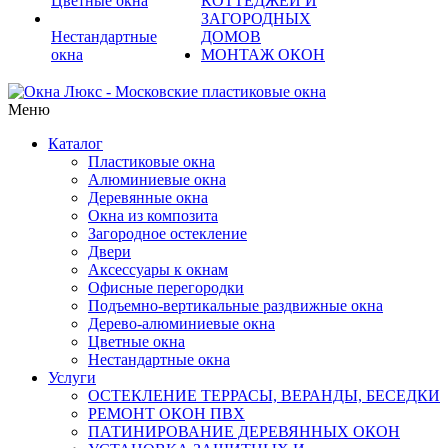
Цветные окна
КОТТЕДЖЕЙ И
ЗАГОРОДНЫХ
Нестандартные
ДОМОВ
окна
МОНТАЖ ОКОН
Меню
Каталог
Пластиковые окна
Алюминиевые окна
Деревянные окна
Окна из композита
Загородное остекление
Двери
Аксессуары к окнам
Офисные перегородки
Подъемно-вертикальные раздвижные окна
Дерево-алюминиевые окна
Цветные окна
Нестандартные окна
Услуги
ОСТЕКЛЕНИЕ ТЕРРАСЫ, ВЕРАНДЫ, БЕСЕДКИ
РЕМОНТ ОКОН ПВХ
ПАТИНИРОВАНИЕ ДЕРЕВЯННЫХ ОКОН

▶ [About this task]: An exact restatement of every record is required. Omit the images.

▶ [Your solution]:
Цветные окна
КОТТЕДЖЕЙ И
ЗАГОРОДНЫХ
Нестандартные
ДОМОВ
окна
МОНТАЖ ОКОН
Меню
Каталог
Пластиковые окна
Алюминиевые окна
Деревянные окна
Окна из композита
Загородное остекление
Двери
Аксессуары к окнам
Офисные перегородки
Подъемно-вертикальные раздвижные окна
Дерево-алюминиевые окна
Цветные окна
Нестандартные окна
Услуги
ОСТЕКЛЕНИЕ ТЕРРАСЫ, ВЕРАНДЫ, БЕСЕДКИ
РЕМОНТ ОКОН ПВХ
ПАТИНИРОВАНИЕ ДЕРЕВЯННЫХ ОКОН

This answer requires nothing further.